Vietnamese banks in particular and its economy in general is expected to benefit considerably from the rising trend of bank M&A.
Domestic bank mergers and acquisitions (M&A) continue to attract attention by a number of recent deals in the context of foreign investment flowing into Vietnam.
M&A in which banks?
BIDV’s share price has increased by nearly 6% since the beginning of August 2019 after the deal of selling 15% of its equity to the foreign strategic investor KEB Hana Bank (Korea) was approved on July 22, 2019. From the end of May 2019, BIDV’s share price has increased by 20%.
Vietcombank, in early 2019, also successfully sold over 16,6 million to its strategic shareholder Mizuho and more than 94,4 million, equivalent to 2,55% of Vietcombank’s share, to GIC Private Limited (Government of Singapore Investment Corporation). Given the approved private share placement and the fact that merely 2,5% was sold to GIC, Vietcombank plans to issue 6,5% of share equity in the following months of 2019 to foreign investors.
The Military Bank (MBBank) would also sell 7,5% of its capital to foreign investors in 2019, issuing 123 million-worth new shares and sell 38,9 million treasury shares.

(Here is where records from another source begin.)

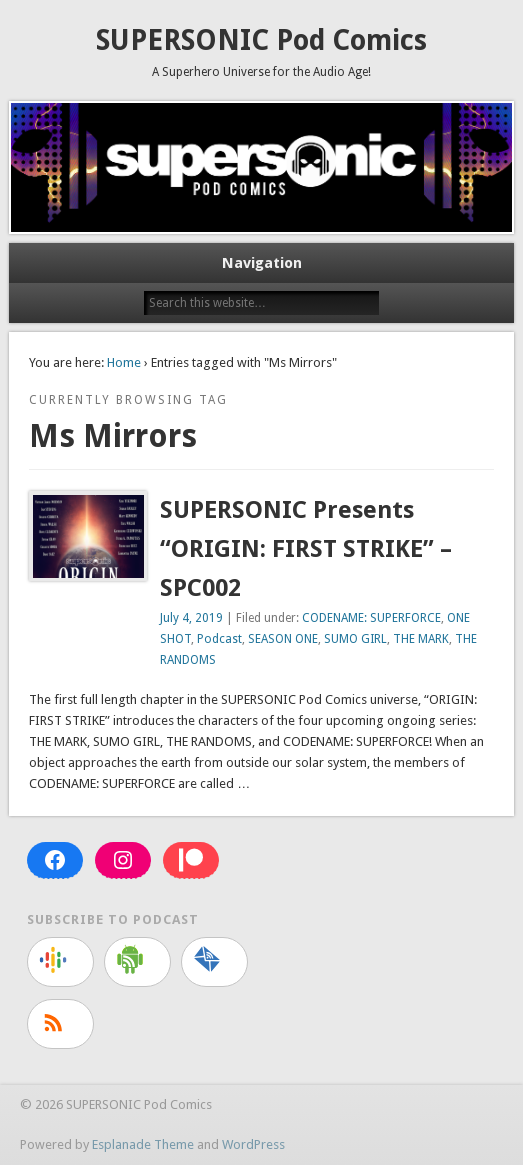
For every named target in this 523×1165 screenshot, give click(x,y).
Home (124, 362)
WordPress (253, 1144)
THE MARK (421, 639)
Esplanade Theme (143, 1144)
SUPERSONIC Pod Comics (261, 40)
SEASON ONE (283, 639)
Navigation (262, 263)
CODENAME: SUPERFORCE (371, 618)
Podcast (219, 639)
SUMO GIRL (355, 639)
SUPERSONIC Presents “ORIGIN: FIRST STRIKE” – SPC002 (306, 549)
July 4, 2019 (191, 618)
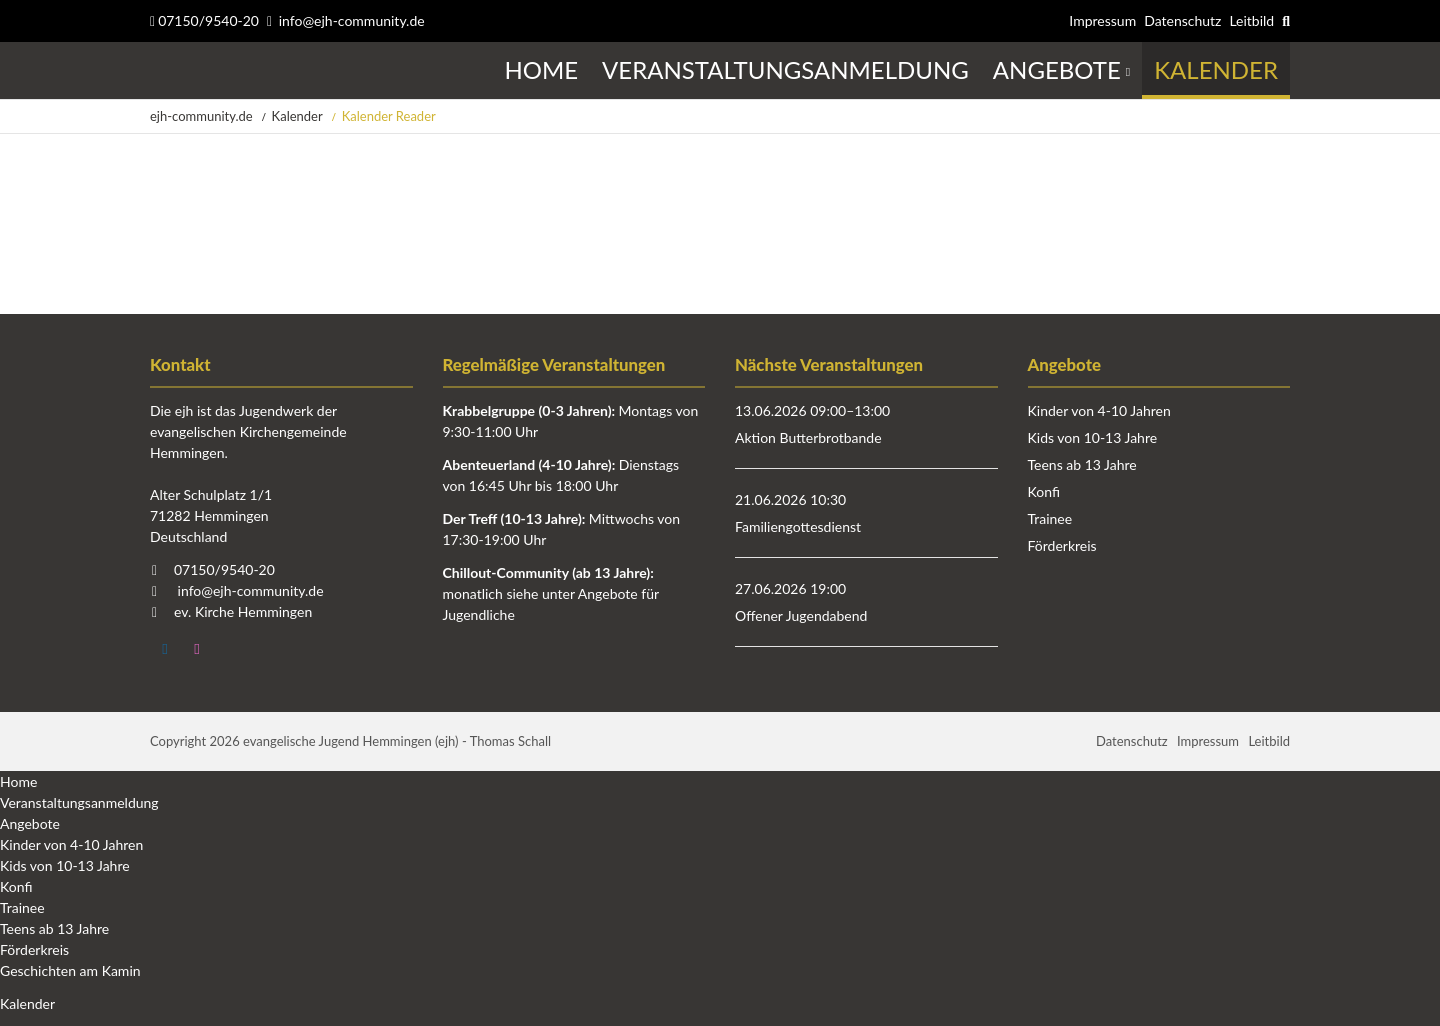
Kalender (297, 116)
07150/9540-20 (204, 20)
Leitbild (1251, 20)
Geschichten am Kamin (70, 970)
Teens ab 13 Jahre (1082, 464)
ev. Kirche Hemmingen (243, 611)
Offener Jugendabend (801, 615)
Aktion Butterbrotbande (808, 437)
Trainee (1050, 518)
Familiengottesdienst (798, 526)
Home (18, 781)
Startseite (152, 70)
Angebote (30, 823)
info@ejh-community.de (352, 20)
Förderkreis (1062, 545)
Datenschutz (1182, 20)
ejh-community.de (201, 116)
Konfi (1044, 491)
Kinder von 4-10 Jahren (1099, 410)
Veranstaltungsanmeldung (79, 802)
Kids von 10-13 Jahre (1093, 437)
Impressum (1102, 20)
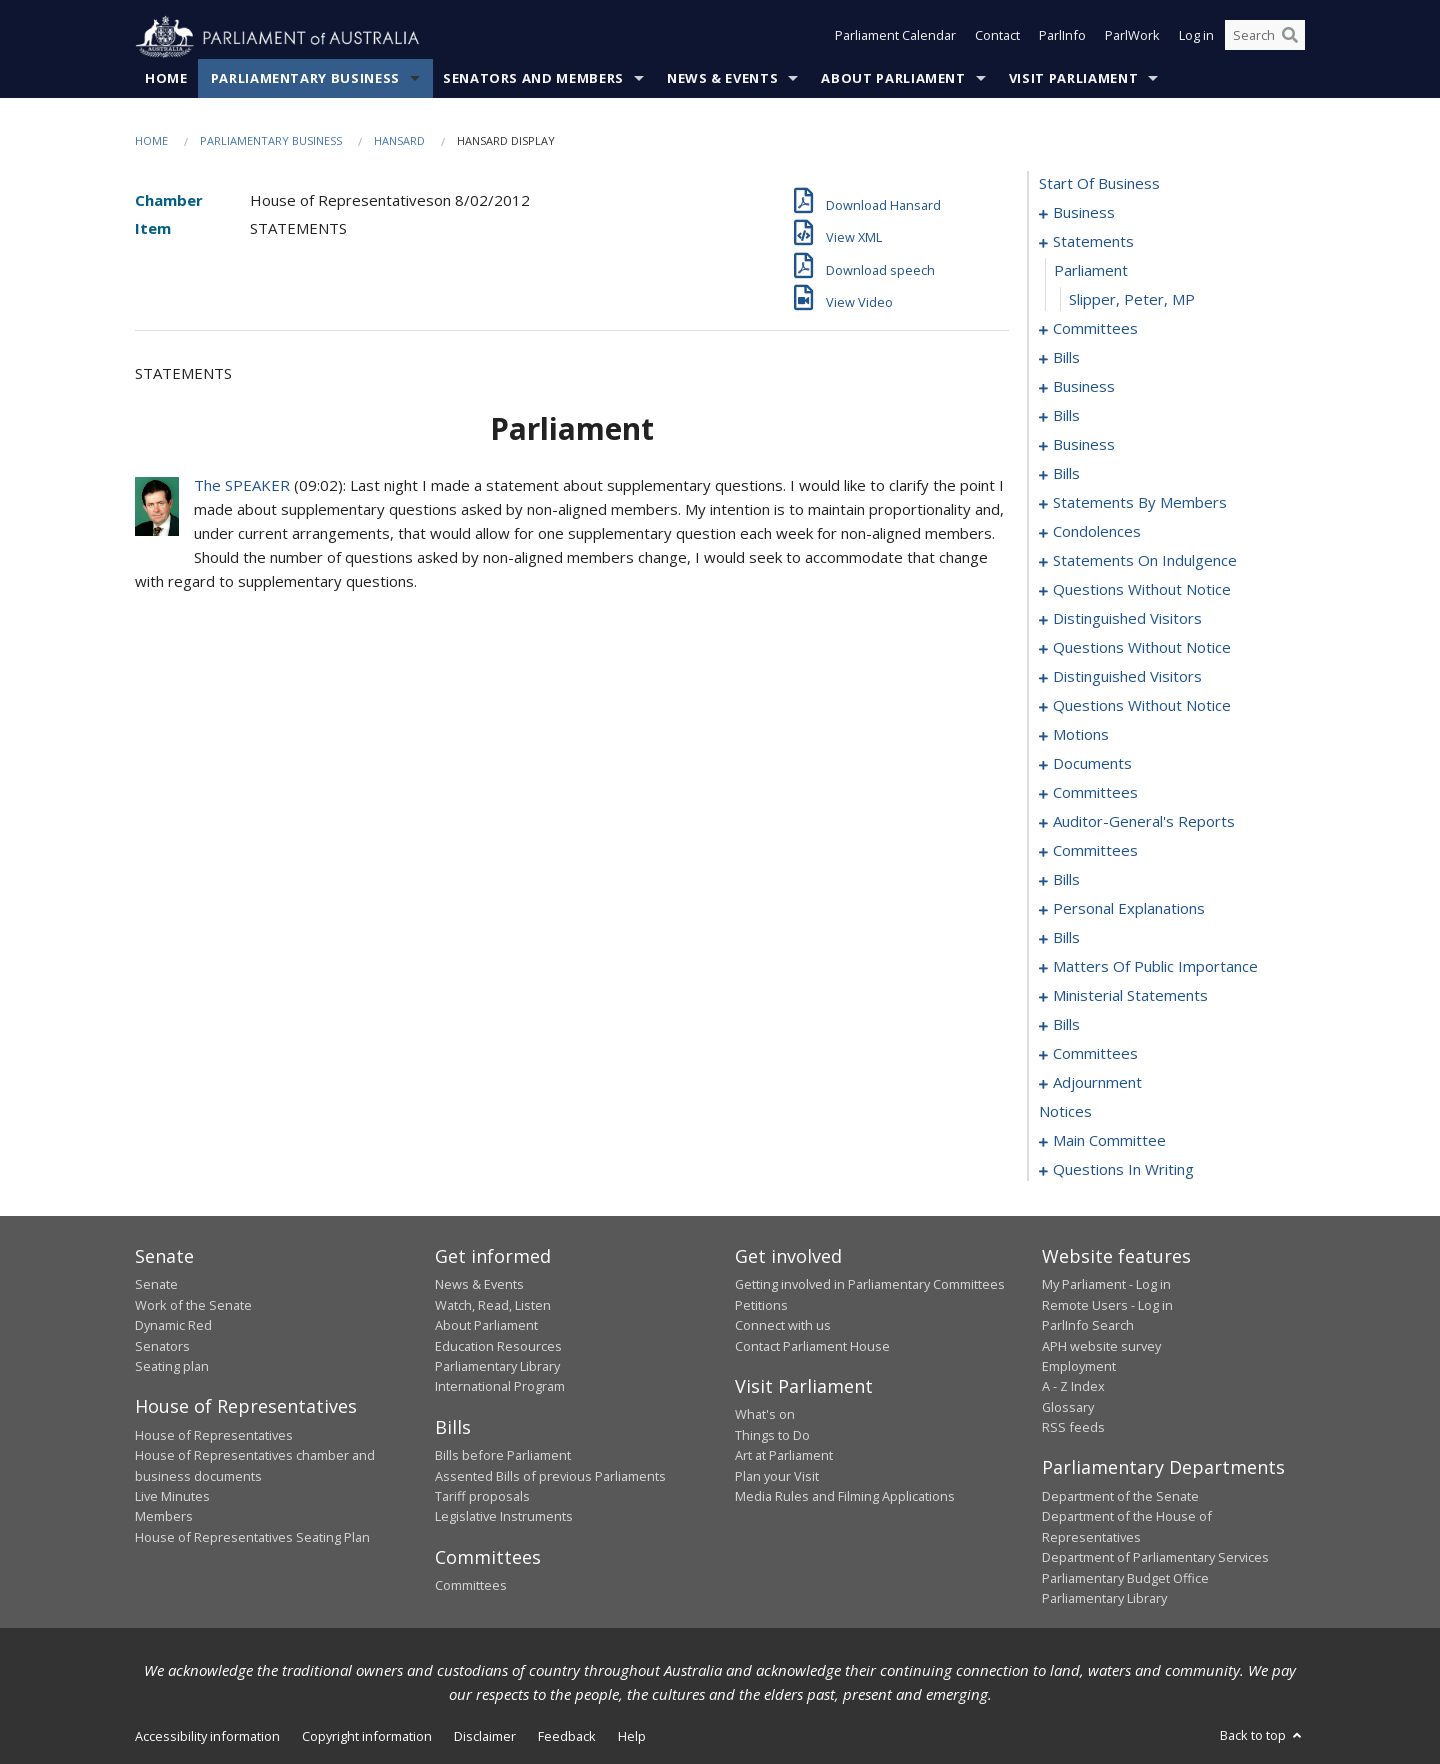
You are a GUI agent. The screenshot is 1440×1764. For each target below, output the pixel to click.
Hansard (399, 141)
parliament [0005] (1091, 271)
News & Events (722, 79)
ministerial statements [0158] (1130, 996)
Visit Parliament (1073, 79)
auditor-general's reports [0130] (1144, 822)
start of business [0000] (1099, 184)
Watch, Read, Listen (493, 1305)
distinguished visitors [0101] (1127, 619)
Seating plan (172, 1367)
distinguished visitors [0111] (1127, 677)
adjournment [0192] (1097, 1083)
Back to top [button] (1262, 1736)
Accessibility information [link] (207, 1737)
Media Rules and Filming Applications (845, 1497)
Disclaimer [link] (485, 1737)
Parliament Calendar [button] (895, 38)
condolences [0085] (1097, 532)
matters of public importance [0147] (1155, 967)
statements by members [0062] (1140, 503)
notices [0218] (1065, 1112)
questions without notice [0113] (1142, 706)
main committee (1109, 1141)
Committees (471, 1586)
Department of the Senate (1120, 1497)
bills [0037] (1066, 474)
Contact (997, 38)
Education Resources (498, 1346)
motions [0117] (1081, 735)
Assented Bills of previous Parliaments (550, 1476)
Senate (156, 1285)
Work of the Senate (193, 1305)
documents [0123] (1092, 764)
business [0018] (1084, 387)
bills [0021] (1066, 416)
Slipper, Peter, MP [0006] (1132, 300)
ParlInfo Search (1088, 1326)
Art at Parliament (784, 1456)
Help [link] (632, 1737)
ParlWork (1132, 38)
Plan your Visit (777, 1476)
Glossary (1068, 1407)
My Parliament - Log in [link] (1106, 1285)
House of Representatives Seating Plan (252, 1537)
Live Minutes (172, 1497)
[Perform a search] (1290, 38)
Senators (162, 1346)
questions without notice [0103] (1142, 648)
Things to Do (772, 1435)
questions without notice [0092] (1142, 590)
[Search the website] (1265, 38)
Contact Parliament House (812, 1346)
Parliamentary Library (497, 1367)
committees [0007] (1095, 329)
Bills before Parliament (503, 1456)
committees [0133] (1095, 851)
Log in (1196, 38)
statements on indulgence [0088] (1145, 561)
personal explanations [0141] (1129, 909)
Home (166, 79)
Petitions (761, 1305)
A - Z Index (1073, 1387)
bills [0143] (1066, 938)
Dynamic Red (173, 1326)
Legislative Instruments (504, 1517)
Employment (1079, 1367)
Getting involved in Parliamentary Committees (870, 1285)
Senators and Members (533, 79)
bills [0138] (1066, 880)
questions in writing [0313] (1123, 1170)
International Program (500, 1387)
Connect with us (783, 1326)
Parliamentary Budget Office (1125, 1578)
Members (164, 1517)
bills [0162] (1066, 1025)
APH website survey (1101, 1346)
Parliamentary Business (305, 79)
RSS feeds (1073, 1428)
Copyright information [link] (367, 1737)
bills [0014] (1066, 358)
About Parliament (893, 79)
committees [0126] (1095, 793)
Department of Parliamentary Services (1155, 1558)
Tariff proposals (482, 1497)
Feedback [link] (567, 1737)
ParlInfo (1062, 38)
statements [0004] (1093, 242)
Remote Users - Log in (1107, 1305)
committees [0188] (1095, 1054)
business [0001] (1084, 213)
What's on (765, 1415)
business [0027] (1084, 445)
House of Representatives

MBBank is scheduled to offer shares to single or multiple foreign investors who do not necessarily be its strategic shareholders.
Banks which are vulnerable in their restructuring period also have the opportunity to make use of the current M&A wave. Ocean Bank is entering its final stage in its M&A deal with an Asian bank. Meanwhile, the J Trust Corporation of Japan says that it has spent time exploring and would like to engage in the restructuring process of Vietnamese weak credit organizations. The cooperation notes that it would like to buy the Construction Bank (CBBank).
Benefits and Practicability
In the context of the inflow of both direct and indirect foreign investment, M&A deals in general and banking in particular are gaining advantages. Statistics show that during the first 7 months of 2019, there were 4.387 deals of capital contribution and shareholding purchase by foreign investors. The total capital contribution value was 8,52 billion USD, increasing by 77,8% compared to the same period in 2018. More notable, in the last two years, Japanese and Korean investors tend to invest in finance – banking enterprises in Vietnam.
From the recipients’ stand, to the group of weak banks, the M&A trend would facilitate the recovery process of each bank in particular and the restructuring process of the bank system in general. Although various restructuring solutions have been offered and implemented, obviously, the most important factor is the adequate investment to revive these banks.
Three aforementioned deals (BIDV, Vietcombank, and MBBank) are only expected to gain 2 billion USD in the final months of 2019.
To the state’s commercial banks, especially the joint-stock commercial banks which are facing difficulties concerning capital, selling capital share to foreign investors not only increases its capital to ensure business development demand but also boosts their competence with the equipment of foreign technology, management, and strategies.
Furthermore, in the context of decreasing foreign currency funds, receiving investment from foreign organizations would help banks in improving foreign currency funds, facilitating the business development activities such as foreign currency loans, foreign exchange business. The aforementioned M&A would also contribute a considerable foreign currency capital to the economy, stabilizing domestic exchange rates given the current global fragile foreign exchange situation.
To the economy, M&A
is expected to improve the efficiency of the banking-finance sector, limit cross-ownership, diversify shareholders, make use of financial resources, experience, and manage foreign financial organizations.
The trend of strong inflow of foreign investment shows the stable and long-term development potential of Vietnam, which is of critical importance given the context of rising global economic instability when facing the risk of trade wars and economic recession.